We agree with the notion of builders, and see one of the benefits as getting more collaboration across services and tools. However, while many builders will want to build greenfield applications and take advantage of cutting edge services, the reality is that the starting point to modernize is still a concern that keeps our legacy customers awake at night.

It’s exciting to see these new services and the broader definition of the builder role, but a significant gap still exists between being able to benefit from these services and the need to escape legacy mainframe technologies as the first step in what will become an incremental journey toward the cloud. In fact, apart from a couple of specialized sessions, the term “legacy mainframe” was rarely used.

As the builder role evolves, so too will modernization partners who work to help enterprises kick start the first step in their transformation efforts, which more often than not involves moving away from a legacy mainframe.

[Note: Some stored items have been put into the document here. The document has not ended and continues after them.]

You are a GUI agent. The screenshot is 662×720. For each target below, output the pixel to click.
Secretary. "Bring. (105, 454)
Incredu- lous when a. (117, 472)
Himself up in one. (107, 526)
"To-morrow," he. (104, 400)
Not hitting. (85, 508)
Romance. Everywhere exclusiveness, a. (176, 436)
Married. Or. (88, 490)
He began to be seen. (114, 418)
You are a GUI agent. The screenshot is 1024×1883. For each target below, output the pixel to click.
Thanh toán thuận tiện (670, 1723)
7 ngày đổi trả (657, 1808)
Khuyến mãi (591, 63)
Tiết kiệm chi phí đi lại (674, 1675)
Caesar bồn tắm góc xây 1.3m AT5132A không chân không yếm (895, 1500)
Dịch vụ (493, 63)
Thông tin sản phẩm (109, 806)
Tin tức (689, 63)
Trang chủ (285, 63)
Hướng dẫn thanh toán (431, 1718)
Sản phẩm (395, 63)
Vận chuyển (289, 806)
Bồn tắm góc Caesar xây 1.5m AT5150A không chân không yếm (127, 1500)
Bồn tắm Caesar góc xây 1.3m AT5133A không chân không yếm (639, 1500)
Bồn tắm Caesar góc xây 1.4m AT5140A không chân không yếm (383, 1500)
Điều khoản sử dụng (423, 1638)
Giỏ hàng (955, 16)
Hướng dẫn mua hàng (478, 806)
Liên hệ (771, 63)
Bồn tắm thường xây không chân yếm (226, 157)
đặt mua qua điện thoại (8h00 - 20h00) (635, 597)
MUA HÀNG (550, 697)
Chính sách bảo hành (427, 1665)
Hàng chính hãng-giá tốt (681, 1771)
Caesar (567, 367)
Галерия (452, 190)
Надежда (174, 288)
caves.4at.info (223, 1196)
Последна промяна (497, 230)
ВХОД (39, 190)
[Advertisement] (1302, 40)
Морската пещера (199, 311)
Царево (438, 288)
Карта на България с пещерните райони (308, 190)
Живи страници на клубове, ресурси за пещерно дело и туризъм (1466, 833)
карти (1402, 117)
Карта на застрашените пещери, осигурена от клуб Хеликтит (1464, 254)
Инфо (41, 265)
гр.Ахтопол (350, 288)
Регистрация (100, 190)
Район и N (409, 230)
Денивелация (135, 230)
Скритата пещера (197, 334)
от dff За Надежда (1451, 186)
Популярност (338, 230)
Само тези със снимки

AWS: Obsessed with customer input

During his keynote session on Thursday, AWS CTO Dr. Werner Vogels mentioned a data point that was pretty astounding, and really brought home the antithesis of the old technology industry’s adage “build it and they will come.”  AWS has such an active user community that at this point 95 percent of AWS features and services are based on customer feedback. According to AWS and covered in an IT Pro article, a customer-driven approach is baked into the culture at AWS and is even included at the top of its list of Leadership Principles: “Leaders start with the customer and work backwards. They work vigorously to earn and keep customer trust. Although leaders pay attention to competitors, they obsess over customers.”

Thank you to our partner AWS for hosting such a customer-centric and content-rich event! We look forward to returning again next year.